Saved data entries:
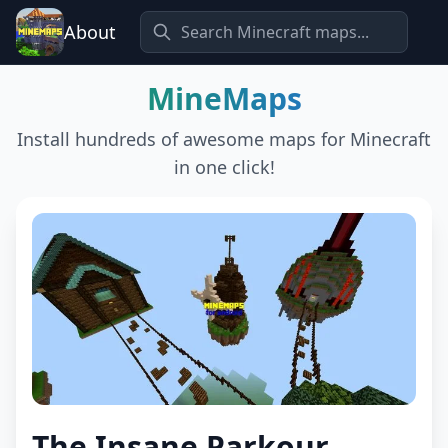
About
MineMaps
Install hundreds of awesome maps for Minecraft
in one click!
The Insane Parkour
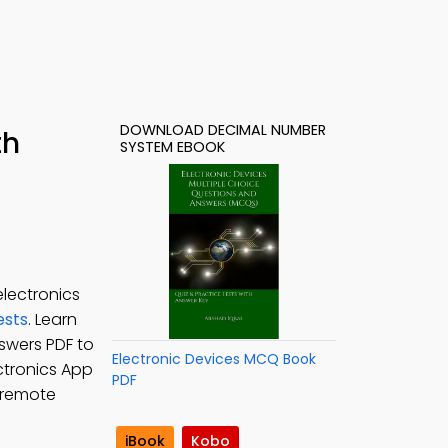
DOWNLOAD DECIMAL NUMBER
th
SYSTEM EBOOK
lectronics
ests
. Learn
swers PDF to
Electronic Devices MCQ Book
ectronics App
PDF
 remote
iBook
Kobo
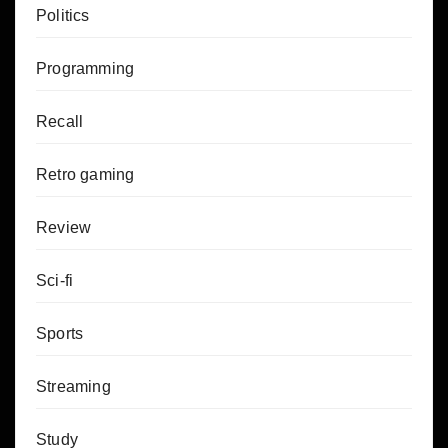
Politics
Programming
Recall
Retro gaming
Review
Sci-fi
Sports
Streaming
Study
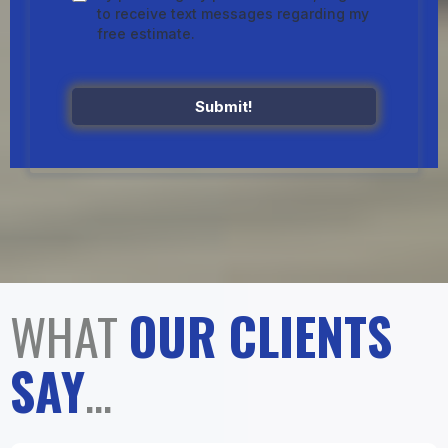
to receive text messages regarding my
free estimate.
Submit!
WHAT
OUR CLIENTS
SAY
...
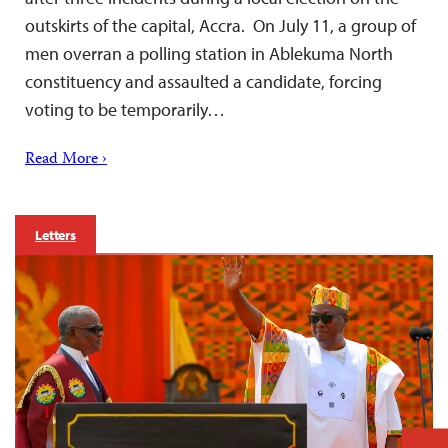
outskirts of the capital, Accra. On July 11, a group of
men overran a polling station in Ablekuma North
constituency and assaulted a candidate, forcing
voting to be temporarily…
Read More ›
Letters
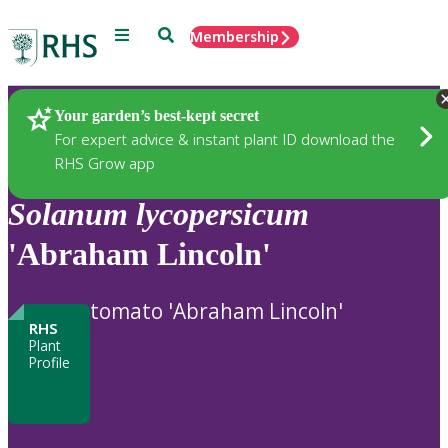
Menu
Search
Membership
Home
Plants
Your garden’s best-kept secret
For expert advice & instant plant ID download the
RHS Grow app
Solanum
lycopersicum
'Abraham Lincoln'
tomato 'Abraham Lincoln'
RHS
Plant
Profile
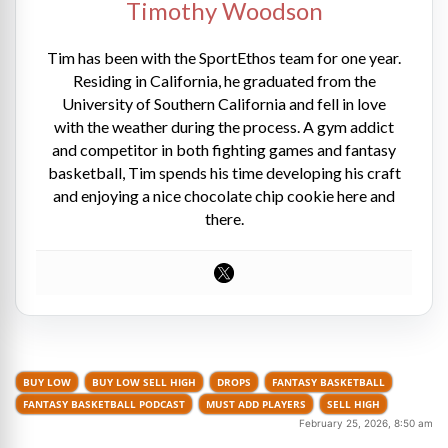
Timothy Woodson
Tim has been with the SportEthos team for one year.
Residing in California, he graduated from the
University of Southern California and fell in love
with the weather during the process. A gym addict
and competitor in both fighting games and fantasy
basketball, Tim spends his time developing his craft
and enjoying a nice chocolate chip cookie here and
there.
BUY LOW
BUY LOW SELL HIGH
DROPS
FANTASY BASKETBALL
FANTASY BASKETBALL PODCAST
MUST ADD PLAYERS
SELL HIGH
February 25, 2026, 8:50 am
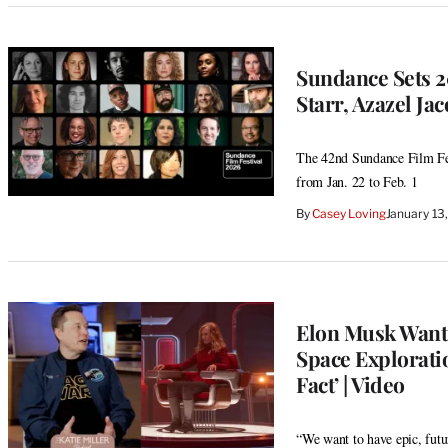
Sundance Sets 2
Starr, Azazel Ja
The 42nd Sundance Film Fes
from Jan. 22 to Feb. 1
By
Casey Loving
January 13
Elon Musk Wants
Space Exploratio
Fact’ | Video
“We want to have epic, futu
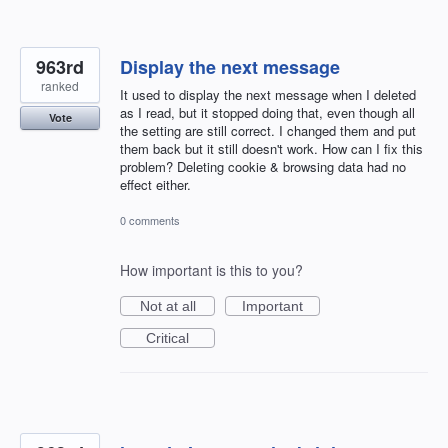
963rd
Display the next message
ranked
It used to display the next message when I deleted
as I read, but it stopped doing that, even though all
Vote
the setting are still correct. I changed them and put
them back but it still doesn't work. How can I fix this
problem? Deleting cookie & browsing data had no
effect either.
0 comments
How important is this to you?
Not at all
Important
Critical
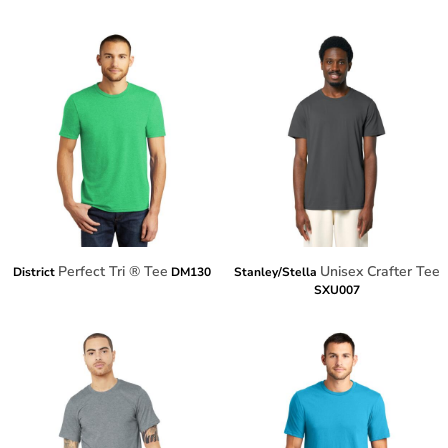
Perfect Tri ® Tee
Unisex Crafter Tee
District
DM130
Stanley/Stella
SXU007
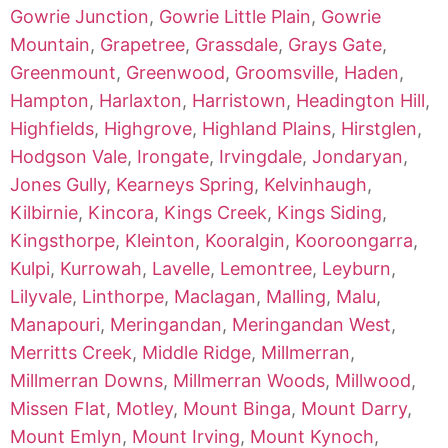
Gowrie Junction
,
Gowrie Little Plain
,
Gowrie
Mountain
,
Grapetree
,
Grassdale
,
Grays Gate
,
Greenmount
,
Greenwood
,
Groomsville
,
Haden
,
Hampton
,
Harlaxton
,
Harristown
,
Headington Hill
,
Highfields
,
Highgrove
,
Highland Plains
,
Hirstglen
,
Hodgson Vale
,
Irongate
,
Irvingdale
,
Jondaryan
,
Jones Gully
,
Kearneys Spring
,
Kelvinhaugh
,
Kilbirnie
,
Kincora
,
Kings Creek
,
Kings Siding
,
Kingsthorpe
,
Kleinton
,
Kooralgin
,
Kooroongarra
,
Kulpi
,
Kurrowah
,
Lavelle
,
Lemontree
,
Leyburn
,
Lilyvale
,
Linthorpe
,
Maclagan
,
Malling
,
Malu
,
Manapouri
,
Meringandan
,
Meringandan West
,
Merritts Creek
,
Middle Ridge
,
Millmerran
,
Millmerran Downs
,
Millmerran Woods
,
Millwood
,
Missen Flat
,
Motley
,
Mount Binga
,
Mount Darry
,
Mount Emlyn
,
Mount Irving
,
Mount Kynoch
,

# What this task involves:
Each record is to be written out exactly. No picture goes in.

# Expected answer:
About
MineMaps
Install hundreds of awesome maps for Minecraft
in one click!
The Insane Parkour
DOWNLOAD DECIMAL NUMBER
th
SYSTEM EBOOK
lectronics
ests
. Learn
swers PDF to
Electronic Devices MCQ Book
ectronics App
PDF
 remote
iBook
Kobo
Politics
Programming
Recall
Retro gaming
Review
Sci-fi
Sports
Streaming
Study
to receive text messages regarding my
free estimate.
Submit!
WHAT
OUR CLIENTS
SAY
...
outskirts of the capital, Accra. On July 11, a group of
men overran a polling station in Ablekuma North
constituency and assaulted a candidate, forcing
voting to be temporarily…
Read More ›
Letters
Menu
Search
Membership
Home
Plants
Your garden’s best-kept secret
For expert advice & instant plant ID download the
RHS Grow app
Solanum
lycopersicum
'Abraham Lincoln'
tomato 'Abraham Lincoln'
RHS
Plant
Profile
Timothy Woodson
Tim has been with the SportEthos team for one year.
Residing in California, he graduated from the
University of Southern California and fell in love
with the weather during the process. A gym addict
and competitor in both fighting games and fantasy
basketball, Tim spends his time developing his craft
and enjoying a nice chocolate chip cookie here and
there.
BUY LOW
BUY LOW SELL HIGH
DROPS
FANTASY BASKETBALL
FANTASY BASKETBALL PODCAST
MUST ADD PLAYERS
SELL HIGH
February 25, 2026, 8:50 am
Sundance Sets 2
Starr, Azazel Ja
The 42nd Sundance Film Fes
from Jan. 22 to Feb. 1
By
Casey Loving
January 13
Elon Musk Wants
Space Exploratio
Fact’ | Video
“We want to have epic, futu
963rd
Display the next message
ranked
It used to display the next message when I deleted
as I read, but it stopped doing that, even though all
Vote
the setting are still correct. I changed them and put
them back but it still doesn't work. How can I fix this
problem? Deleting cookie & browsing data had no
effect either.
0 comments
How important is this to you?
Not at all
Important
Critical
Perfect Tri ® Tee
Unisex Crafter Tee
District
DM130
Stanley/Stella
SXU007
Gowrie Junction
,
Gowrie Little Plain
,
Gowrie
Mountain
,
Grapetree
,
Grassdale
,
Grays Gate
,
Greenmount
,
Greenwood
,
Groomsville
,
Haden
,
Hampton
,
Harlaxton
,
Harristown
,
Headington Hill
,
Highfields
,
Highgrove
,
Highland Plains
,
Hirstglen
,
Hodgson Vale
,
Irongate
,
Irvingdale
,
Jondaryan
,
Jones Gully
,
Kearneys Spring
,
Kelvinhaugh
,
Kilbirnie
,
Kincora
,
Kings Creek
,
Kings Siding
,
Kingsthorpe
,
Kleinton
,
Kooralgin
,
Kooroongarra
,
Kulpi
,
Kurrowah
,
Lavelle
,
Lemontree
,
Leyburn
,
Lilyvale
,
Linthorpe
,
Maclagan
,
Malling
,
Malu
,
Manapouri
,
Meringandan
,
Meringandan West
,
Merritts Creek
,
Middle Ridge
,
Millmerran
,
Millmerran Downs
,
Millmerran Woods
,
Millwood
,
Missen Flat
,
Motley
,
Mount Binga
,
Mount Darry
,
Mount Emlyn
,
Mount Irving
,
Mount Kynoch
,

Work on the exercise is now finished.